Accounts of the teaching of Basilides are to be found in all the more complete works on Gnosticism (see bibliography to the article Gnosticism). The original sources are best reproduced in Hilgenfeld, Ketzergeschichte des Urchristentums (1884), pp. 195-230. See also Krüger, article “Basilides,” in Herzog-Hauck, Realencyklopädie, ed. 3. (W. Bo.)
BASILISK (the Βασιλίσκος of the Greeks, and Tsepha (cockatrice) of the Hebrews), a name given by the ancients to a horrid monster of their own imagination, to which they attributed the most malignant powers and an equally fiendish appearance. The term is now applied, owing to a certain fanciful resemblance, to a genus of lizards belonging to the family Iguanidae, the species of which are characterized by the presence, in the males, of an erectile crest on the head, and a still higher, likewise erectile crest—beset with scales—on the back, and another on the long tail. Basiliscus americanus reaches the length of one yard; its colour is green and brown, with dark crossbars, while the crest is reddish.
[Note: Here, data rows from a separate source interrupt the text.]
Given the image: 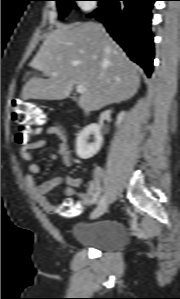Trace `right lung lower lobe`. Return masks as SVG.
<instances>
[{
  "mask_svg": "<svg viewBox=\"0 0 180 299\" xmlns=\"http://www.w3.org/2000/svg\"><path fill=\"white\" fill-rule=\"evenodd\" d=\"M156 0H102L88 15L104 23L113 39L150 77L153 67L151 9Z\"/></svg>",
  "mask_w": 180,
  "mask_h": 299,
  "instance_id": "1",
  "label": "right lung lower lobe"
}]
</instances>
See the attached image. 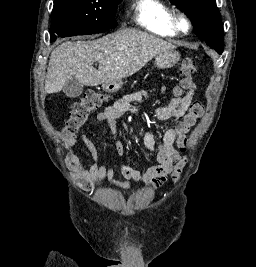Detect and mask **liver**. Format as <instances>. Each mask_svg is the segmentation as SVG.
Masks as SVG:
<instances>
[{
	"label": "liver",
	"instance_id": "obj_1",
	"mask_svg": "<svg viewBox=\"0 0 256 267\" xmlns=\"http://www.w3.org/2000/svg\"><path fill=\"white\" fill-rule=\"evenodd\" d=\"M176 46L140 30H119L93 42H64L51 52L45 80L46 94L61 92L76 78L85 86L117 82L141 70L154 56ZM99 62V68H93Z\"/></svg>",
	"mask_w": 256,
	"mask_h": 267
}]
</instances>
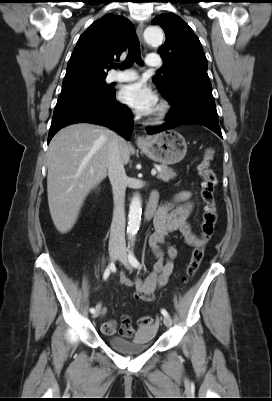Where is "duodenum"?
I'll return each mask as SVG.
<instances>
[{
    "label": "duodenum",
    "mask_w": 272,
    "mask_h": 401,
    "mask_svg": "<svg viewBox=\"0 0 272 401\" xmlns=\"http://www.w3.org/2000/svg\"><path fill=\"white\" fill-rule=\"evenodd\" d=\"M157 199V194H152L147 202V206L145 209V218L147 220H150L154 216L157 207Z\"/></svg>",
    "instance_id": "1"
}]
</instances>
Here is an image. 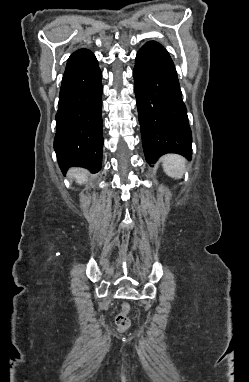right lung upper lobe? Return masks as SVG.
Returning a JSON list of instances; mask_svg holds the SVG:
<instances>
[{
  "label": "right lung upper lobe",
  "instance_id": "right-lung-upper-lobe-1",
  "mask_svg": "<svg viewBox=\"0 0 249 382\" xmlns=\"http://www.w3.org/2000/svg\"><path fill=\"white\" fill-rule=\"evenodd\" d=\"M93 56V53L87 49H80L74 52L68 59L63 77L68 76L75 70L87 63Z\"/></svg>",
  "mask_w": 249,
  "mask_h": 382
}]
</instances>
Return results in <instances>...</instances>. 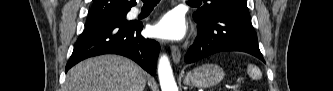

This beautiful, strictly herbivorous creature is rather common amidst the luxuriant vegetation on the banks of rivers and streams of the Atlantic hot lands of Mexico and Guatemala. The lizards lie upon the branches of trees overhanging the water, into which they plunge at the slightest alarm. Then they propel themselves by rapid strokes of the hind limbs, beating the water in a semi-erect position and letting the long rudder-like tail drag behind. They are universally known as pasa-rios, i.e. ferrymen.
BASIM, a town of India, in the Akola district, Berar, 52 m. S.S.E. from Akola station of the Great Indian Peninsula railway. Pop. (1901) 13,823. Until 1905 it was the headquarters of the district of Basim, which had an area of 2949 sq. m.; but in that
- ↑ The materials are in Baur, Das manichäische Religionssystem (1831), p. 162, &c.
- ↑ Whether the myth of the creation of the first man by the angels, which recurs in many Gnostic systems, found a place also in the system of Basilides, cannot be determined with any certainty. Philastrius, however, says: hominem autem ab angelis factum asserit, while according to Epiphanus xxiv. 2, men are created by the God of the Jews.